The Ministry is committed to an inclusive approach to its work, hence much of what it proposes to do will be subjected to a consultative process with its stakeholders, foremost of whom would be the teachers, parents, students and employers.

In fact, the Inquiry which was referred to in the 2015 Budget speech should be fully operationalized and concluded in 2016. The members of the Commission have already been assembled.

Similarly, the members of the National Education Council (National Advisory Council) have also been identified. The intention is for the Council to be convened at the end of the Inquiry. The Council will then deliberate on the findings of the Inquiry and the Education Bill and provide the Ministry with their advice on the way forward.
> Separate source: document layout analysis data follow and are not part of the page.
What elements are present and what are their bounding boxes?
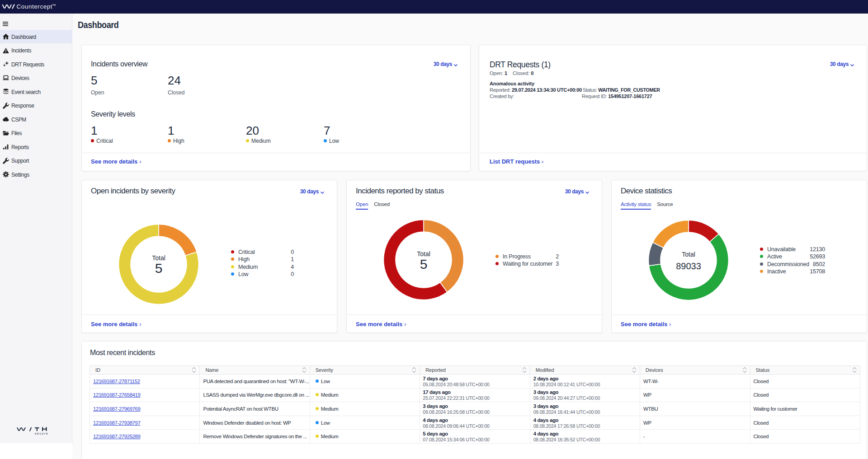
- svg-text:Countercept: Countercept: [17, 3, 53, 10]
- svg-text:TM: TM: [52, 4, 56, 6]
- svg-text:secure: secure: [35, 432, 48, 435]
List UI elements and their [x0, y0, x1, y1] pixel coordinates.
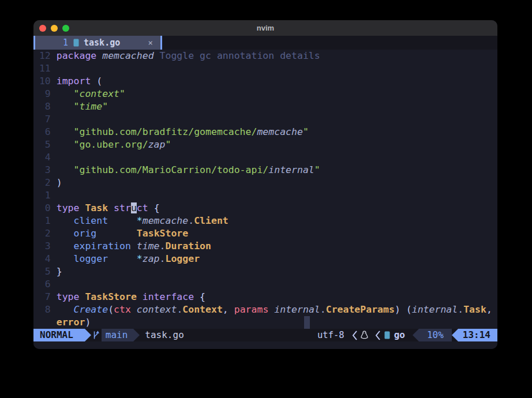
- code-line[interactable]: 2 orig TaskStore: [33, 227, 497, 240]
- code-line[interactable]: 7type TaskStore interface {: [33, 291, 497, 303]
- line-number: 1: [33, 215, 51, 227]
- line-number: 11: [33, 62, 51, 75]
- cursor-position: 13:14: [458, 329, 497, 341]
- line-number: 3: [33, 240, 51, 253]
- tab-filename: task.go: [84, 37, 120, 48]
- command-line: [33, 341, 497, 349]
- filetype-icon: [384, 331, 390, 339]
- line-number: 1: [33, 189, 51, 202]
- code-line[interactable]: 5 "go.uber.org/zap": [33, 138, 497, 151]
- code-line[interactable]: 10import (: [33, 75, 497, 88]
- line-number: 3: [33, 164, 51, 177]
- line-number: 5: [33, 138, 51, 151]
- powerline-arrow: [413, 329, 419, 341]
- tab-close-icon[interactable]: ×: [148, 38, 153, 47]
- line-number: 2: [33, 177, 51, 189]
- statusline-filename: task.go: [145, 329, 183, 341]
- code-line[interactable]: 5}: [33, 265, 497, 278]
- git-branch-segment: main: [102, 329, 134, 341]
- line-number: 6: [33, 126, 51, 138]
- code-line[interactable]: 12package memcached Toggle gc annotation…: [33, 50, 497, 62]
- git-branch-name: main: [106, 329, 128, 341]
- line-number: 4: [33, 253, 51, 265]
- tab-task-go[interactable]: 1 task.go ×: [35, 36, 160, 50]
- buffer-number: 1: [63, 37, 68, 48]
- line-number: 10: [33, 75, 51, 88]
- file-icon: [73, 39, 79, 47]
- powerline-arrow: [85, 329, 91, 341]
- line-number: 2: [33, 227, 51, 240]
- scroll-progress: 10%: [419, 329, 452, 341]
- tab-indicator-right: [160, 36, 162, 50]
- code-line[interactable]: 4 logger *zap.Logger: [33, 253, 497, 265]
- terminal-window: nvim 1 task.go × 12package memcached Tog…: [33, 20, 497, 349]
- line-number: 8: [33, 100, 51, 113]
- code-line[interactable]: 11: [33, 62, 497, 75]
- editor-area[interactable]: 12package memcached Toggle gc annotation…: [33, 50, 497, 329]
- code-line[interactable]: 3 "github.com/MarioCarrion/todo-api/inte…: [33, 164, 497, 177]
- code-line[interactable]: 2): [33, 177, 497, 189]
- line-number: 6: [33, 278, 51, 291]
- code-line[interactable]: 6: [33, 278, 497, 291]
- code-line[interactable]: 4: [33, 151, 497, 164]
- powerline-arrow: [133, 329, 140, 341]
- line-number: 7: [33, 113, 51, 126]
- filetype-label: go: [394, 329, 405, 341]
- bufferline: 1 task.go ×: [33, 36, 497, 50]
- file-encoding: utf-8: [317, 329, 344, 341]
- window-title: nvim: [33, 24, 497, 32]
- line-number: 5: [33, 265, 51, 278]
- code-line[interactable]: 8 "time": [33, 100, 497, 113]
- code-line[interactable]: 8 Create(ctx context.Context, params int…: [33, 303, 497, 316]
- git-branch-icon: [92, 330, 100, 340]
- titlebar[interactable]: nvim: [33, 20, 497, 36]
- code-line[interactable]: error): [33, 316, 497, 329]
- code-line[interactable]: 9 "context": [33, 88, 497, 100]
- code-line[interactable]: 6 "github.com/bradfitz/gomemcache/memcac…: [33, 126, 497, 138]
- colorcolumn-marker: [304, 316, 310, 329]
- code-line[interactable]: 1 client *memcache.Client: [33, 215, 497, 227]
- code-line[interactable]: 3 expiration time.Duration: [33, 240, 497, 253]
- mode-indicator: NORMAL: [33, 329, 85, 341]
- os-linux-icon: [360, 331, 369, 340]
- chevron-left-icon: [374, 331, 381, 340]
- code-line[interactable]: 7: [33, 113, 497, 126]
- line-number: 12: [33, 50, 51, 62]
- line-number: 4: [33, 151, 51, 164]
- statusline: NORMAL main task.go utf-8: [33, 329, 497, 341]
- line-number: 9: [33, 88, 51, 100]
- code-line[interactable]: 0type Task struct {: [33, 202, 497, 215]
- chevron-left-icon: [351, 331, 358, 340]
- line-number: 7: [33, 291, 51, 303]
- line-number: 0: [33, 202, 51, 215]
- line-number: 8: [33, 303, 51, 316]
- powerline-arrow: [452, 329, 458, 341]
- code-line[interactable]: 1: [33, 189, 497, 202]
Thereafter, the Ministry will be engaged in a review of the 2014 – 2018 Education Sector Plan. The reviewing and the tabling of the Education Sector Bill in the National Assembly will see the Ministry emerging from what I earlier described as the diagnostic phase into its full-fledged operations to improve the Education System.

Mr. Speaker, I am assured that what the Ministry has been and will be doing demonstrate its commitment to the policies and programmes outlined in its 2015 Manifesto and subsequent pronouncement of the President, the Minister of Finance and yours truly.

We will continue with that which works, discontinue what does not, as we embark on new initiatives aimed at ultimately giving the Guyanese a Good Life.